A recent article in the Clinical Journal of Pain demonstrated that the use of leeches was more effective than topical diclofenac in controlling pain and disability in individuals with lateral epicondylitis pain.
The study was a randomized, controlled trial with 40 participants. The subjects were randomized into a group that recieved a single treatment of 2-4 leeches or a group that recieved a topic NSAID for 30 days.
The results showed a statistically significant decrease in pain ratings as compared to the control group after the first seven days.

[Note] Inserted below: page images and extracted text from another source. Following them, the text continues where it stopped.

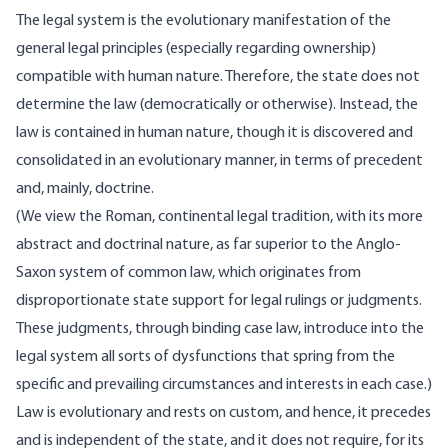
The legal system is the evolutionary manifestation of the
general legal principles (especially regarding ownership)
compatible with human nature. Therefore, the state does not
determine the law (democratically or otherwise). Instead, the
law is contained in human nature, though it is discovered and
consolidated in an evolutionary manner, in terms of precedent
and, mainly, doctrine.
(We view the Roman, continental legal tradition, with its more
abstract and doctrinal nature, as far superior to the Anglo-
Saxon system of common law, which originates from
disproportionate state support for legal rulings or judgments.
These judgments, through binding case law, introduce into the
legal system all sorts of dysfunctions that spring from the
specific and prevailing circumstances and interests in each case.)
Law is evolutionary and rests on custom, and hence, it precedes
and is independent of the state, and it does not require, for its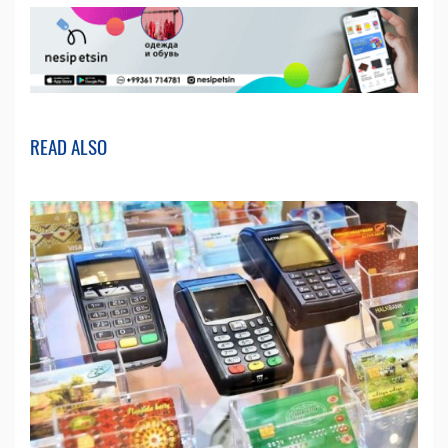
READ ALSO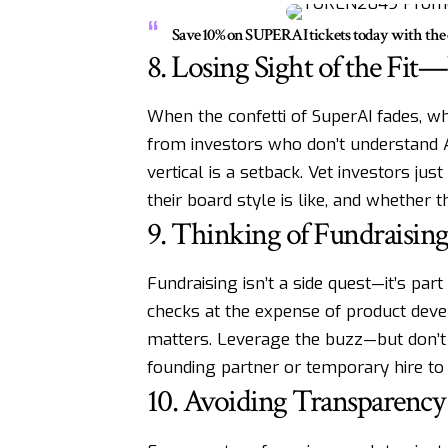
Save 10% on SUPERAI tickets today with t
8. Losing Sight of the Fi
When the confetti of SuperAI fades, wh
from investors who don’t understand AI,
vertical is a setback. Vet investors jus
their board style is like, and whether
9. Thinking of Fundraising
Fundraising isn’t a side quest—it’s pa
checks at the expense of product dev
matters. Leverage the buzz—but don’t s
founding partner or temporary hire to
10. Avoiding Transparency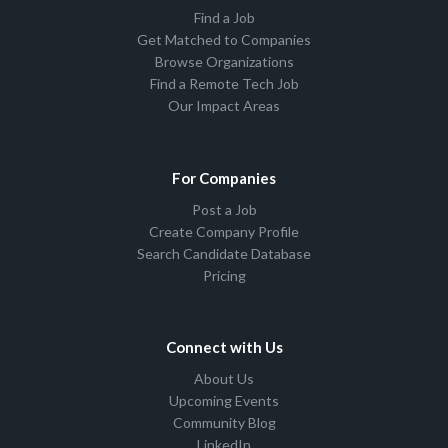
Find a Job
Get Matched to Companies
Browse Organizations
Find a Remote Tech Job
Our Impact Areas
For Companies
Post a Job
Create Company Profile
Search Candidate Database
Pricing
Connect with Us
About Us
Upcoming Events
Community Blog
LinkedIn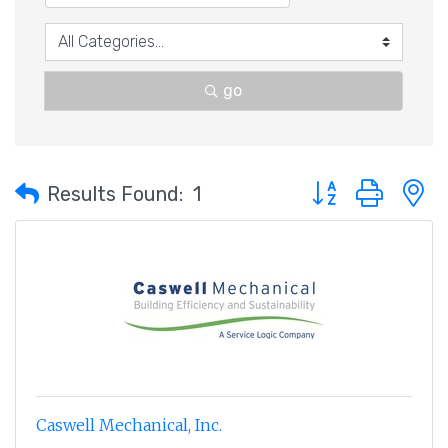
go
Button group with 
Results Found:
1
Caswell Mechanical, Inc.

On day 45, both treatments had about equal effects on pain but the leech group experienced a higher decrease in functional disability as measured on the DASH. Surprisingly, no major adverse side effects were noted.

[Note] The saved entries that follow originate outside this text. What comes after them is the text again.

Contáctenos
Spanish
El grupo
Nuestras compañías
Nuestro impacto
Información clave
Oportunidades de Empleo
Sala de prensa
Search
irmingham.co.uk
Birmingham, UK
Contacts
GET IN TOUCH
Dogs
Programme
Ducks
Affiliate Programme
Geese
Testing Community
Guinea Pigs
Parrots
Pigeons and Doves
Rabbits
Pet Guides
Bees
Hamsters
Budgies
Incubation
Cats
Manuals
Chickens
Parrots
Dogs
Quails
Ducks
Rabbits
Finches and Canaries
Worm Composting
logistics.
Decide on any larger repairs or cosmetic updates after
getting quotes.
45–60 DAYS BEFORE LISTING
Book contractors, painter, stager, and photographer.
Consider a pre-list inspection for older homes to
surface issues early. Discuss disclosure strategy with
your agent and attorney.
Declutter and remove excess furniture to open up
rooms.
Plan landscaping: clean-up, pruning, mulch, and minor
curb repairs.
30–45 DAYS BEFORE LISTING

How does this work: The authors are relatively unsure. They suspect that the saliva in leeches helps to augment local blood flow while also releasing analgesic properties. They also suspect that a placebo response is elicited through the use of leeches. They state this may be due to the concept “the more impressive a treatment is, the bigger the unspecific effects are” or the use of leeches is more impressive/intriguing as compared to just another topical agent. This may have an effect of functional brain mapping.

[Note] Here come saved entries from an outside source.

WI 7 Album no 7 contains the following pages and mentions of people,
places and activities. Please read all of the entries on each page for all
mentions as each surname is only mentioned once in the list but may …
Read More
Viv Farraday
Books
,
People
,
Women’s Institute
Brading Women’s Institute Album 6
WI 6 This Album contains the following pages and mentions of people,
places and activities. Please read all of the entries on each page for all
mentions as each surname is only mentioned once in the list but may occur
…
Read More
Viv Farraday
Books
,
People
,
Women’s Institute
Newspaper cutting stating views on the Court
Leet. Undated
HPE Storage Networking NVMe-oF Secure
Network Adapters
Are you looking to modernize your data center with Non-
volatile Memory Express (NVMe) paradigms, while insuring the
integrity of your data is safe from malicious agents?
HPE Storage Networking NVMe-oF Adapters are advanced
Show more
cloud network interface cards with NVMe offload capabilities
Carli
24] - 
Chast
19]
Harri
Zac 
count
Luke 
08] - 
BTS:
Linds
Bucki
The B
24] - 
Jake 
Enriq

Weaknesses: The study included a small sample size to determine mid- to long-term outcomes. There also should be a more comparable sham vs. a topical NSAID that has been shown to be effective in decreasing musculoskeletal pain.
Bäcker Marcus, Lüdtke Rainer, Afra Dani, et al.Effectiveness of Leech Therapy in Chronic Lateral Epicondylitis: A Randomized Controlled Trial. Clinical Journal of Pain 2011; 27: 442-447.